Dataset records:
------------------------------------------------------------------------

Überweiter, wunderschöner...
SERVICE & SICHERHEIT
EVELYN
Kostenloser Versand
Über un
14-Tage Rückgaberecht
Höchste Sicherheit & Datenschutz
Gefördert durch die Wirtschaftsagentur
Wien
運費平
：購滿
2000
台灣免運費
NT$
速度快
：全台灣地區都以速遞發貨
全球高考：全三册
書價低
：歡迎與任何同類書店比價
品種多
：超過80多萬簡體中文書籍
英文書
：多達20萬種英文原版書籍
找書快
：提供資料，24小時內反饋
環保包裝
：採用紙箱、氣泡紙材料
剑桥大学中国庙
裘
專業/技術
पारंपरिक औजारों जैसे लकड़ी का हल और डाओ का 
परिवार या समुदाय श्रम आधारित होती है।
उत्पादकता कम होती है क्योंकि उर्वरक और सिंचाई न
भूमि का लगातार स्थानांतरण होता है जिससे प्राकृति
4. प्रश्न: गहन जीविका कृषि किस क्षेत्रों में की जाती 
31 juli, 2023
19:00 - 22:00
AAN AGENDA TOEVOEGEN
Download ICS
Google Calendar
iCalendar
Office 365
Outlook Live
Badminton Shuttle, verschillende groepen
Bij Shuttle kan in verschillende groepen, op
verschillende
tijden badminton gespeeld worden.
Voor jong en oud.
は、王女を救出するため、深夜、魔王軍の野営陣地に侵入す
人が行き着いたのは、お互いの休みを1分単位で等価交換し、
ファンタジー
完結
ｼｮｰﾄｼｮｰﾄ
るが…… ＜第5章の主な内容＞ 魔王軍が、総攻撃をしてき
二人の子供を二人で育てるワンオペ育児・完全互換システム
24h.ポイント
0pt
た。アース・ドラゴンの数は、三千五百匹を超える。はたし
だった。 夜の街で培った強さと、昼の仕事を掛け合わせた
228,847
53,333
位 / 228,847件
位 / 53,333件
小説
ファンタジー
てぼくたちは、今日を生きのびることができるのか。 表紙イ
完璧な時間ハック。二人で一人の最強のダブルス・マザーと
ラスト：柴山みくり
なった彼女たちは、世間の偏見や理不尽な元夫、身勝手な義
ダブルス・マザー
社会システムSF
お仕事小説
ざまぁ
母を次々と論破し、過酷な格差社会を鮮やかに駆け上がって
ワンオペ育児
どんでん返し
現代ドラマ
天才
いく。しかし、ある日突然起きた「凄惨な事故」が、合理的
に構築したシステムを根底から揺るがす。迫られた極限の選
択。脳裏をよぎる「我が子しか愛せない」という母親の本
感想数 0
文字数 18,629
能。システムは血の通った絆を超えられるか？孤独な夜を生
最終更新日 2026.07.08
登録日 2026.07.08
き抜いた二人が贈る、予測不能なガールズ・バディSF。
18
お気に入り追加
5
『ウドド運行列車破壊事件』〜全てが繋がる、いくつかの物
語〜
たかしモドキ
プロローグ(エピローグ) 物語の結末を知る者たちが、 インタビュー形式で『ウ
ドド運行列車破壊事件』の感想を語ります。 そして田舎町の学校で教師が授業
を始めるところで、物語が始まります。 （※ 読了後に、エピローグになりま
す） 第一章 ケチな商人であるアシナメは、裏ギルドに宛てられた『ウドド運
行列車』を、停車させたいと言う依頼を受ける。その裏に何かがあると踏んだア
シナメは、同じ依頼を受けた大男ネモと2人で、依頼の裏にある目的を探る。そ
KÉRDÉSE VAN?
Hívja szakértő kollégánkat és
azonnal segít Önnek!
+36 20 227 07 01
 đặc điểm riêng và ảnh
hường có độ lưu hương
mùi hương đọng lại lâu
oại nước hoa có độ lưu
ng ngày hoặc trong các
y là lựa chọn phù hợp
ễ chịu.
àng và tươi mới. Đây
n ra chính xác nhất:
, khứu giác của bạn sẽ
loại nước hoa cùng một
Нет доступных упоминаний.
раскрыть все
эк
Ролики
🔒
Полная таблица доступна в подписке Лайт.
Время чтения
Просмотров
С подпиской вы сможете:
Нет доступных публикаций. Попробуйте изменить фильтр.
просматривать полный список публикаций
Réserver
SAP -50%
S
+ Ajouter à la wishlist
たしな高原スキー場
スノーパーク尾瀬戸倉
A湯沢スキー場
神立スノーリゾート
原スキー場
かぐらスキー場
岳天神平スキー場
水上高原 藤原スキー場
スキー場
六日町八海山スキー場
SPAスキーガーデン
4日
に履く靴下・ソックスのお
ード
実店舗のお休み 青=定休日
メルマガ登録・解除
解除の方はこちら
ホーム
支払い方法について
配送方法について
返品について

------------------------------------------------------------------------

> [TASK]:
Starting from the line with "20 227 07 01" and ending with the final line of the data, quote every line exactly, both ends included.

> [ANSWER BOX]:
+36 20 227 07 01
 đặc điểm riêng và ảnh
hường có độ lưu hương
mùi hương đọng lại lâu
oại nước hoa có độ lưu
ng ngày hoặc trong các
y là lựa chọn phù hợp
ễ chịu.
àng và tươi mới. Đây
n ra chính xác nhất:
, khứu giác của bạn sẽ
loại nước hoa cùng một
Нет доступных упоминаний.
раскрыть все
эк
Ролики
🔒
Полная таблица доступна в подписке Лайт.
Время чтения
Просмотров
С подпиской вы сможете:
Нет доступных публикаций. Попробуйте изменить фильтр.
просматривать полный список публикаций
Réserver
SAP -50%
S
+ Ajouter à la wishlist
たしな高原スキー場
スノーパーク尾瀬戸倉
A湯沢スキー場
神立スノーリゾート
原スキー場
かぐらスキー場
岳天神平スキー場
水上高原 藤原スキー場
スキー場
六日町八海山スキー場
SPAスキーガーデン
4日
に履く靴下・ソックスのお
ード
実店舗のお休み 青=定休日
メルマガ登録・解除
解除の方はこちら
ホーム
支払い方法について
配送方法について
返品について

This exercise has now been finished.